*Exercise details*. When you write out the entries, keep every line exactly as it appears.

[Stored data]
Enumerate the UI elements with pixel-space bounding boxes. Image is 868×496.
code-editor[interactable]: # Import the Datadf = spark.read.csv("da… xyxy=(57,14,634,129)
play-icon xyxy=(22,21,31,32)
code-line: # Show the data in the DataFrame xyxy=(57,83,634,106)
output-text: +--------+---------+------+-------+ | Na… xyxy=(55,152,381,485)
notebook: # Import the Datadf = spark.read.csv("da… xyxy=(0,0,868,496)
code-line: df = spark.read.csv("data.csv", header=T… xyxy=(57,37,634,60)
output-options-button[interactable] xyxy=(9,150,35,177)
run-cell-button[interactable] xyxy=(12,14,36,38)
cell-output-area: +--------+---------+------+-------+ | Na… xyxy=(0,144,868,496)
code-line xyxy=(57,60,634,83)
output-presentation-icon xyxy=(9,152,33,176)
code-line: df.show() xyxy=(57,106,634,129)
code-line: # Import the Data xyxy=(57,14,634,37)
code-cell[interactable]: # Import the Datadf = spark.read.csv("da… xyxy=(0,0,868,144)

*Solution to the exercise*.
Enumerate the UI elements with pixel-space bounding boxes. Image is 868×496.
code-editor[interactable]: # Import the Datadf = spark.read.csv("da… xyxy=(57,14,634,129)
play-icon xyxy=(22,21,31,32)
code-line: # Show the data in the DataFrame xyxy=(57,83,634,106)
output-text: +--------+---------+------+-------+ | Na… xyxy=(55,152,381,485)
notebook: # Import the Datadf = spark.read.csv("da… xyxy=(0,0,868,496)
code-line: df = spark.read.csv("data.csv", header=T… xyxy=(57,37,634,60)
output-options-button[interactable] xyxy=(9,150,35,177)
run-cell-button[interactable] xyxy=(12,14,36,38)
cell-output-area: +--------+---------+------+-------+ | Na… xyxy=(0,144,868,496)
code-line xyxy=(57,60,634,83)
output-presentation-icon xyxy=(9,152,33,176)
code-line: df.show() xyxy=(57,106,634,129)
code-line: # Import the Data xyxy=(57,14,634,37)
code-cell[interactable]: # Import the Datadf = spark.read.csv("da… xyxy=(0,0,868,144)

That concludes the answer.